Count the lines holding the string "Peter" in the records, and give only the count.

Data extracted from a collection:

——

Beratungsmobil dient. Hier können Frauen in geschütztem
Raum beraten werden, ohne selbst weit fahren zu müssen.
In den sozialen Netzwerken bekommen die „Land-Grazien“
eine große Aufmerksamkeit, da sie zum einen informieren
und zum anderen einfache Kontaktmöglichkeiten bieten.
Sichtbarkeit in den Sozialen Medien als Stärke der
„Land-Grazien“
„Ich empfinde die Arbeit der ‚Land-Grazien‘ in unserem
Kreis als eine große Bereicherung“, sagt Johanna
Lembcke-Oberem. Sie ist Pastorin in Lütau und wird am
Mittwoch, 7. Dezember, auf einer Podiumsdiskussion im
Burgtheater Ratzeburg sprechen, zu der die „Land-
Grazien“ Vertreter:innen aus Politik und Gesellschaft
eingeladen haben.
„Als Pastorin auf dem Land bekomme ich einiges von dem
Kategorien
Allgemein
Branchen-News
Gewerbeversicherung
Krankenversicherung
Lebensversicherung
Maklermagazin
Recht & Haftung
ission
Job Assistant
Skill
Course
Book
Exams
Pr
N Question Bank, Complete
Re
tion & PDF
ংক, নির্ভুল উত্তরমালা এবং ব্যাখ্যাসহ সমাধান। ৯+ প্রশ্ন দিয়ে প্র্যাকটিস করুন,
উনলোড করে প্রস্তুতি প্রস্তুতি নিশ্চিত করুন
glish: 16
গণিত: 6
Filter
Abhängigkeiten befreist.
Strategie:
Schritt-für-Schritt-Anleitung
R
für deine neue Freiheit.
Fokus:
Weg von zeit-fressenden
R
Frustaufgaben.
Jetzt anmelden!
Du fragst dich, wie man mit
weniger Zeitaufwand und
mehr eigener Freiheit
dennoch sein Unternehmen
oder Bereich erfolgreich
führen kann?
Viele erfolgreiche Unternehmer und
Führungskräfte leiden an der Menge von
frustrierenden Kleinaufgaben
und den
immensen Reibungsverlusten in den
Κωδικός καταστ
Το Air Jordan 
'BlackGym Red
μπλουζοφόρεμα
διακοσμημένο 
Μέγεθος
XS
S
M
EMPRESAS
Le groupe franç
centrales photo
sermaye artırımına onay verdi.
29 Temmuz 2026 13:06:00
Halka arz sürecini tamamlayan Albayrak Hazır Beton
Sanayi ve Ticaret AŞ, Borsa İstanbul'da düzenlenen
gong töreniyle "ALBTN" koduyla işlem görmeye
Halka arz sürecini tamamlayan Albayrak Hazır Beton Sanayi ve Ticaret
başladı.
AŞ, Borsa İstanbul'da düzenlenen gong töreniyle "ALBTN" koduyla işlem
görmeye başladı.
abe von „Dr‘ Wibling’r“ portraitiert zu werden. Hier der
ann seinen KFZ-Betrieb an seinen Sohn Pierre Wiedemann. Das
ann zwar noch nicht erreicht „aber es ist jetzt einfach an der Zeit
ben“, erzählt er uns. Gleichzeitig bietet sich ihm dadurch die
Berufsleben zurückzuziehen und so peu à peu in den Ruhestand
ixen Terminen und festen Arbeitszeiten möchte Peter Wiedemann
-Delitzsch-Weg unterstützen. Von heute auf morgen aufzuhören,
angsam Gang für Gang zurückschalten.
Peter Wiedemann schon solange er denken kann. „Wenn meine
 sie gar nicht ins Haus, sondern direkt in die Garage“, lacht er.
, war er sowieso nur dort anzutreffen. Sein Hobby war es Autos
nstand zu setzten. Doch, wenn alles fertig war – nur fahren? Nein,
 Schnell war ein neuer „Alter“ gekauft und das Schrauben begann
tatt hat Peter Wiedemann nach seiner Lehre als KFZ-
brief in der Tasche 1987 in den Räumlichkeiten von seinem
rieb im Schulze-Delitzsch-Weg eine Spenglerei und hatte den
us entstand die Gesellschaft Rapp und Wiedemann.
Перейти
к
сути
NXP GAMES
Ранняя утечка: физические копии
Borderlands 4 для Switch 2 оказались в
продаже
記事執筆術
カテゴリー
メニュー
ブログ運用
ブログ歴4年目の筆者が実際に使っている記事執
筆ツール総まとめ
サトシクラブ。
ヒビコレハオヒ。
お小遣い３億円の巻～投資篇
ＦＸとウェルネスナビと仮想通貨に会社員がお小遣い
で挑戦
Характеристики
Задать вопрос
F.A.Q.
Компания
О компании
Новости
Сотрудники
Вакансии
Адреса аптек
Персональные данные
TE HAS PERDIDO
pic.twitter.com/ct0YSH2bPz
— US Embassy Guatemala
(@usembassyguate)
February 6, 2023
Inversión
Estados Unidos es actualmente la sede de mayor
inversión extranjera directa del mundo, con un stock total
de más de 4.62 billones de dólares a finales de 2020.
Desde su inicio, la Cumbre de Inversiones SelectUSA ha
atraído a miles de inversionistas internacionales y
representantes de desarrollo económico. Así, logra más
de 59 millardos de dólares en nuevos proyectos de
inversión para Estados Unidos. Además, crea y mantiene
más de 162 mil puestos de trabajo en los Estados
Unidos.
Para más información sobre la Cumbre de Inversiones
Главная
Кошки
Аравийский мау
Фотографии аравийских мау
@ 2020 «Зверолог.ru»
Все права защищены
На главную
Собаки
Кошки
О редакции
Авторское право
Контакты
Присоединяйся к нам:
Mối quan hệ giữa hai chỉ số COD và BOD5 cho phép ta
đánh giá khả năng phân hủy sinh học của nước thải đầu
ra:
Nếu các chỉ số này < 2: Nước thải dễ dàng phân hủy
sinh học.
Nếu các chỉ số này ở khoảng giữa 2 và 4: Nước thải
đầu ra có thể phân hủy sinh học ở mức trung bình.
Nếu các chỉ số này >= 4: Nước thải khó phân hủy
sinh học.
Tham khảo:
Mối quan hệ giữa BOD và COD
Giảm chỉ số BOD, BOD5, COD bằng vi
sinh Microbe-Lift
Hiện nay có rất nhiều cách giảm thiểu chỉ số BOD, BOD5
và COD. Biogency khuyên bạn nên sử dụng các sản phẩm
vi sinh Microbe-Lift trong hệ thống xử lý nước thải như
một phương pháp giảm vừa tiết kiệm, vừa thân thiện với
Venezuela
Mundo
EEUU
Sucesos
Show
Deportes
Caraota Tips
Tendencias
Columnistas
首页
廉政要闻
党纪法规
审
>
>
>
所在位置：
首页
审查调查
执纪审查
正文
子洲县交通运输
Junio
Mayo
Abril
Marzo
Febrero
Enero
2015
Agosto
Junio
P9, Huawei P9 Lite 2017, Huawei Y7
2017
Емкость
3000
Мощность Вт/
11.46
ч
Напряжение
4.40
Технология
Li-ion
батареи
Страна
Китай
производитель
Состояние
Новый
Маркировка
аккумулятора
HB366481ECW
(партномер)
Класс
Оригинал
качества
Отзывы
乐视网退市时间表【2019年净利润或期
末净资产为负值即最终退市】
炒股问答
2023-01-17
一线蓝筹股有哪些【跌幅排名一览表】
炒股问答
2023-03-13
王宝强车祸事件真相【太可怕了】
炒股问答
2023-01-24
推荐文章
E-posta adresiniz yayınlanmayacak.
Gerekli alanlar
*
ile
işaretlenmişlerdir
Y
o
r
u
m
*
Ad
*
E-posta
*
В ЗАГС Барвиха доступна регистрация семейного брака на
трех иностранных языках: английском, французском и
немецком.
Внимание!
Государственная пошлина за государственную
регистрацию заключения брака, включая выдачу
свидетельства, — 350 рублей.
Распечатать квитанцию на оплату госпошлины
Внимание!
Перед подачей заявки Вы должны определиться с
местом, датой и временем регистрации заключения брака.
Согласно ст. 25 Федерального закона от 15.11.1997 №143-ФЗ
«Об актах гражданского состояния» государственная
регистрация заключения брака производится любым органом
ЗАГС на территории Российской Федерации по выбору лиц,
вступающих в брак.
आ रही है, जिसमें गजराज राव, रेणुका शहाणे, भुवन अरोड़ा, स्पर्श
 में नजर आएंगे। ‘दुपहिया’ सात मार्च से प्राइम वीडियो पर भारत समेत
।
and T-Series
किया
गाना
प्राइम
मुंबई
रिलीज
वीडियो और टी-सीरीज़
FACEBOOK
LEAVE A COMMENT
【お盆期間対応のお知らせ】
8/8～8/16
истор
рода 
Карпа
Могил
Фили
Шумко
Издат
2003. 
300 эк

——

Written reply ->
3